1982-1985 yıllarında Güney Kaliforniya Üniversitesinde Yardımcı Profesör vazifesini üstlendi. 1985’te ülkesine kesin dönüş kararı alan Mursi, 2010 yılına kadar Zagazig Üniversitesi Mühendislik Fakültesi Dekanı olarak vazife yaptı.
AİLE HAYATI
Mısır’ın Şarkıyye kentine bağlı Adve köyünde 8 Ağustos 1951’de dünyaya gelen Mursi’nin babası çiftçilik yaparak ailesinin geçimini sağlarken annesi de konut hanımıydı.
1979 yılında amcasının kızı Necla Mahmud ile evlendi. Çiftin Ahmed, Şeyma, Usame ve Ömer isimlerinde 4 çocuğu oldu. Küçük oğlu Abdullah babasının vefatından 3 ay sonra kalp krizi geçirerek hayatını kaybetti. Babasına yakınlığı ile bilinen Abdullah’ın kahrından öldüğü konuşuldu.
SİYASİ HAYATI
1977 yılında Müslüman Kardeşler Teşkilatına (İhvan) katılan Mursi, 1979’da hareketin içerisinde faal roller almaya başladı.
1982 yılından itibaren İhvan’ın siyasi kanadında varlık göstermeye başlayan Mursi, 1995’te hareketin Gençlik Kurulunda yer aldı.
Mısır’da 2000 yılında yapılan parlamento seçimlerde, Mısır Arap Cumhuriyeti Temsilciler Meclisine İhvan’ın bağımsız milletvekili olarak girmeyi başaran Mursi, 2005 yılına kadar hareketin resmi sözcülüğünü de üstlendi.
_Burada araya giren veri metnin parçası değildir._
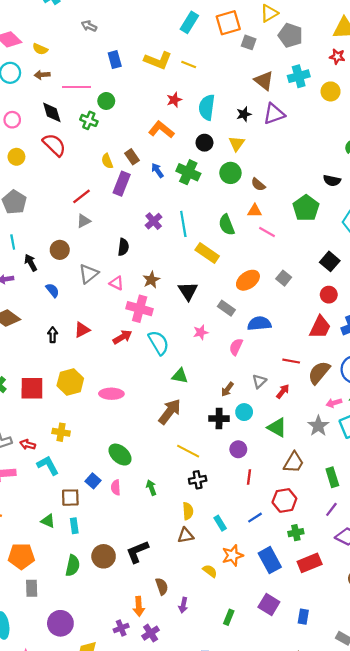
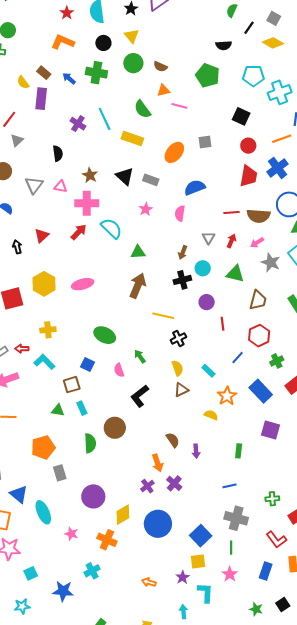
gray square: (284, 278) -> (205, 142), turned -32
gray rectangle: (226, 308) -> (151, 180), moved
brown semicircle: (319, 373) -> (259, 216), turned -110
pink arrow: (334, 403) -> (257, 243), moved
pink semicircle: (116, 487) -> (119, 370), moved
black L-shape: (137, 552) -> (140, 396), moved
Ülkede 2005 yılında yapılan milletvekili seçimlerinde aday olan Mursi, seçim sonrası birinci oy sayımında rakiplerine fark atmış olmasına karşın oyların tekrar sayılması üzerine Meclise giremedi. Mursi, daha sonraki açıklamalarında tekrar sayımlarda hile yapıldığını söyledi.
Mısır’da Hüsnü Mübarek devrine son veren 25 Ocak İhtilali’nin akabinde Mursi, 6 Haziran 2011’de kurulan İhvan’ın siyasi kanadı Hürriyet ve Adalet Partisi’nin başkanlığı misyonuna getirildi.
CUMHURBAŞKANI SEÇİLMESİ
Mursi, Haziran 2012’de yapılan Cumhurbaşkanlığı seçimlerinde Mübarek devrinin son Başbakanı Ahmed Şefik ile ikinci çeşide kaldı.
İkinci tıpta oyların yüzde 51,73’ünü alan Mursi, Mısır Cumhurbaşkanı oldu. O devirde Mursi’ye verilen oyların Şefik’in tekrar idareye gelmesi kaygısına karşı reaksiyon oyları olduğunu söyleyenler oldu.
24 Temmuz 2012’de Mursi’nin Cumhurbaşkanlığı seçimlerini kazandığı resmen açıklandı ve 30 Temmuz 2012’de yemin ederek vazifesine başladı.
3 Temmuz 2013’teki askeri müdahalenin akabinde hakkında açılan “Hapishaneler baskını” davasında, Haziran 2015’te idama mahkum edildi. Lakin bir buçuk yıl sonra Yüksek Mahkeme kararı bozarak Mursi’nin yine yargılanmasına karar verdi.
Mursi hakkında vazifeden uzaklaştırıldıktan sonra 6 başka dava açıldı. 17 Haziran 2019’da hayatını kaybettiğinde 4 dava karara bağlanmış, 2 davada ise yargılama süreci devam ediyordu.